Feu de la Saint-Jean

Comme tous les ans, l'Association Musicale de notre petite ville anime la soirée de la Saint-Jean et comme tous les ans depuis 7 ans, ma fille y participe. Cet article est paru dans le journal local aujourd'hui; ma chipie se trouve au premier plan et je suis toujours très fière d'elle

Brevet 2008

La session du brevet 2008 démarre aujourd'hui et ma chipie est en train de plancher en ce moment sur son épreuve de français. Je ne peux m'empêcher de penser à elle et l'émotion me bouleverse tant elle a grandit et embellit! Je ne me fais aucun souci, c'est une petite fille sérieuse et travailleuse, et vu ses notes de l'année, c'est plus une formalité pour l'obtention d'une mention qu'elle passe l'examen.
Hier à midi, nous avons déjeuné toutes les deux, entre filles, sur la terrasse d'un café; ce sont des petits moments privilégiés que j'affectionne particulièrement.
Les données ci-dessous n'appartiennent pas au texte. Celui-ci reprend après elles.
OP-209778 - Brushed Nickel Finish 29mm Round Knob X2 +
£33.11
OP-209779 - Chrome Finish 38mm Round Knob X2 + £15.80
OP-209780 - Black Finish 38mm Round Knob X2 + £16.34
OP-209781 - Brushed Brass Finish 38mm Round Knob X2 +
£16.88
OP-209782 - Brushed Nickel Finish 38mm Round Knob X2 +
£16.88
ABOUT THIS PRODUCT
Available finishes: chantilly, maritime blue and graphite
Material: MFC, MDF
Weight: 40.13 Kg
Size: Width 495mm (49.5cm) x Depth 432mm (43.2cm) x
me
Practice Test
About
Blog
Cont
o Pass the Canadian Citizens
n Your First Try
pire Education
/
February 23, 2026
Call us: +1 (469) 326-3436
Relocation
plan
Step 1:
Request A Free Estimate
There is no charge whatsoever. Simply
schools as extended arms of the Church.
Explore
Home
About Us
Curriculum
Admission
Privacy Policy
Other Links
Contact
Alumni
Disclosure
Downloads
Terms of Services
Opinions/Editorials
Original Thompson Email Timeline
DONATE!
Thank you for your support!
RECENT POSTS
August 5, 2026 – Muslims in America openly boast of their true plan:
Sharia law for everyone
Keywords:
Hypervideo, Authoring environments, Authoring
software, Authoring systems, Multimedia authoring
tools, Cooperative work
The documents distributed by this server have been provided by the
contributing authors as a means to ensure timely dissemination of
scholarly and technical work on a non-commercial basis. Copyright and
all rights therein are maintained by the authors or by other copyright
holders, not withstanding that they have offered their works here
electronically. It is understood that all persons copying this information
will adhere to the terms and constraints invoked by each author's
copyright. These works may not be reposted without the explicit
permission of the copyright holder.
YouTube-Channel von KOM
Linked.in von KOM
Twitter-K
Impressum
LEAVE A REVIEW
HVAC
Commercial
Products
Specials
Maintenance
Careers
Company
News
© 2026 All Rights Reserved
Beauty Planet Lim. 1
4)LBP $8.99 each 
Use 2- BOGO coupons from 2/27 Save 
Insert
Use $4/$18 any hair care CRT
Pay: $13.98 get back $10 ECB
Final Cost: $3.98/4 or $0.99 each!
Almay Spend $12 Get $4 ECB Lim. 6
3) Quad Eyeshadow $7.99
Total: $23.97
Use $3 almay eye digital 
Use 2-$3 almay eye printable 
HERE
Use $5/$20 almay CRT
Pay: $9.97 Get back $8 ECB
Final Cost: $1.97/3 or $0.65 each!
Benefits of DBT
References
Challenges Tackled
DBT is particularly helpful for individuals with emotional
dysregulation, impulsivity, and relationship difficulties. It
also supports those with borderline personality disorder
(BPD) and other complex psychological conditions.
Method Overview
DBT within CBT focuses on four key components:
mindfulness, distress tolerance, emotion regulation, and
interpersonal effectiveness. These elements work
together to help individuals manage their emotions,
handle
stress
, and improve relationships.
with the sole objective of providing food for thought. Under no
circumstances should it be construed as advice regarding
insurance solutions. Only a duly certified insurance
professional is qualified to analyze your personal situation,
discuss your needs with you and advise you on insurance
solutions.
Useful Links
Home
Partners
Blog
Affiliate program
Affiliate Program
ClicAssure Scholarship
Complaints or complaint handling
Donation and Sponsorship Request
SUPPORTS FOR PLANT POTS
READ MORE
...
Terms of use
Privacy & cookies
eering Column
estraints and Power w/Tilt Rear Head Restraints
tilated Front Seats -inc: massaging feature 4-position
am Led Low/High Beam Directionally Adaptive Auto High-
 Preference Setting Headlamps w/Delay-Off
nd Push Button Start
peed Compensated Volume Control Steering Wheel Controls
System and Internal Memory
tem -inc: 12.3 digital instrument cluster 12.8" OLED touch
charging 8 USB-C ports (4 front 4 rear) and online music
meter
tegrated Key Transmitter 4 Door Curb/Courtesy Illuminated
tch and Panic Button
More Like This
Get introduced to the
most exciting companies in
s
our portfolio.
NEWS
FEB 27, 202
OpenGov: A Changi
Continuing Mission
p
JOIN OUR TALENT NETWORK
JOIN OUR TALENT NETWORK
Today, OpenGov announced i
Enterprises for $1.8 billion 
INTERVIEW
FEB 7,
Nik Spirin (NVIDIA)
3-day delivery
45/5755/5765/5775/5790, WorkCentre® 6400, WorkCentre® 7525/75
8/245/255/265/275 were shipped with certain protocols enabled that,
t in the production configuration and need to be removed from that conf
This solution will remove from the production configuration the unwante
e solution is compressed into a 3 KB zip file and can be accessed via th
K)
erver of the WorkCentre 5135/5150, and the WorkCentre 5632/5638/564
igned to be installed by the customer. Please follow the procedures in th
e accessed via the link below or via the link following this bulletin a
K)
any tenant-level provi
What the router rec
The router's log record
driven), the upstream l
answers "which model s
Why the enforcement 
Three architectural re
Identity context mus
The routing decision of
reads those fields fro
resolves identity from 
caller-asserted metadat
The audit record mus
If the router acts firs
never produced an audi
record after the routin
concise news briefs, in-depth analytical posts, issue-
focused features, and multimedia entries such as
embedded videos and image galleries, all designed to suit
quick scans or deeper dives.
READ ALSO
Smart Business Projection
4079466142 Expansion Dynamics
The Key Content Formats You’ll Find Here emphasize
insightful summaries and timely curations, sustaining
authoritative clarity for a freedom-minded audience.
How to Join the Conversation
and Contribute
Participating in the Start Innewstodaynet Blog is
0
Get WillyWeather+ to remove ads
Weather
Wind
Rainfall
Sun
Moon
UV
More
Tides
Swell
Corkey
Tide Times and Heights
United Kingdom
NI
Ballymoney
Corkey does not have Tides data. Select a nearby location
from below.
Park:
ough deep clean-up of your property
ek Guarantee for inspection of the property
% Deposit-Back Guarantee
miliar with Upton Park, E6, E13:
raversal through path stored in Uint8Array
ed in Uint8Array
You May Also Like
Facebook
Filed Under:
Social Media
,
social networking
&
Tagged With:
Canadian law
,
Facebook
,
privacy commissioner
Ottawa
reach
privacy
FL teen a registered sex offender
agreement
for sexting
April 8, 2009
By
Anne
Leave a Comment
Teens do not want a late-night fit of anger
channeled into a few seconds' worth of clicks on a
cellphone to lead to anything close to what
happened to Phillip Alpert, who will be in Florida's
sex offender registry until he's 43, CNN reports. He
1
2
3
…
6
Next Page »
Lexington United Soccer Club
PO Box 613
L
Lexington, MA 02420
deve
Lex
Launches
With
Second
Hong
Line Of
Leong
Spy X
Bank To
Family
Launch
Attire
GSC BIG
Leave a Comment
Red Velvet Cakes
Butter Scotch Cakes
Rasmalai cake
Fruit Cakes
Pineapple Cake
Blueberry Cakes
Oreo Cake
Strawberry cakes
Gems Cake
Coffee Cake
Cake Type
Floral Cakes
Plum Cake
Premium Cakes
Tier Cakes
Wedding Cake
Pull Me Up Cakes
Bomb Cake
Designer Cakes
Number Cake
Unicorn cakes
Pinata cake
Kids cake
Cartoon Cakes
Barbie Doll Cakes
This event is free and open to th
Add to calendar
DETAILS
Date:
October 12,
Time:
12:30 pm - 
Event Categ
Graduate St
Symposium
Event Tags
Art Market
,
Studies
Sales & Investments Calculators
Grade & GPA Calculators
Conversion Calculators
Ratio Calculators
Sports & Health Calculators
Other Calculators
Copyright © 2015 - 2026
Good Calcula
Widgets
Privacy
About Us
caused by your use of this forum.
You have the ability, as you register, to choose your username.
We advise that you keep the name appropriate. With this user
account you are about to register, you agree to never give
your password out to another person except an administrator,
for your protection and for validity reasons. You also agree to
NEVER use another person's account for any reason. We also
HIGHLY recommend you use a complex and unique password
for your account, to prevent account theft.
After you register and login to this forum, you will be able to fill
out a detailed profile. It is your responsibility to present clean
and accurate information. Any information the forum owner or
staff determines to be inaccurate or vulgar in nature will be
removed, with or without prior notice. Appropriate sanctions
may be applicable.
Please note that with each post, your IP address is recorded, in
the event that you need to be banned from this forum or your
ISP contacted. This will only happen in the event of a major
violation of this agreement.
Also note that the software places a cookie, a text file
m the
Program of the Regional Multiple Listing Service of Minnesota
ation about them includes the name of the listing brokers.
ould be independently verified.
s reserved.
Petits moments d'intimité, de rapprochement, de confidence, de détente et de fous rires qui m'émeuvent et me remplissent de bonne humeur... Puis, au milieu du repas, alors que nous parlions de choses et d'autres et sans préambule, elle me demande: maman comment entre-t-on à la Sorbonne?
L'émotion m'a coupé le souffle! Voilà, ma fille pense déjà a son avenir et pas n'importe où, c'est à Paris et à la Sorbonne qu'elle se voit. Et bien moi, je l'imagine très bien sur les bancs de l'amphithéâtre de la prestigieuse Université...

mercredi 25 juin 2008

Le temps qui passe ...selon Baudelaire

...Souviens-toi que le Temps est un joueur avide
Qui gagne sans tricher, à tout coup ! c'est la loi.
Le jour décroît; la nuit augmente, souviens-toi!
Le gouffre a toujours soif; la clepcydre se vide...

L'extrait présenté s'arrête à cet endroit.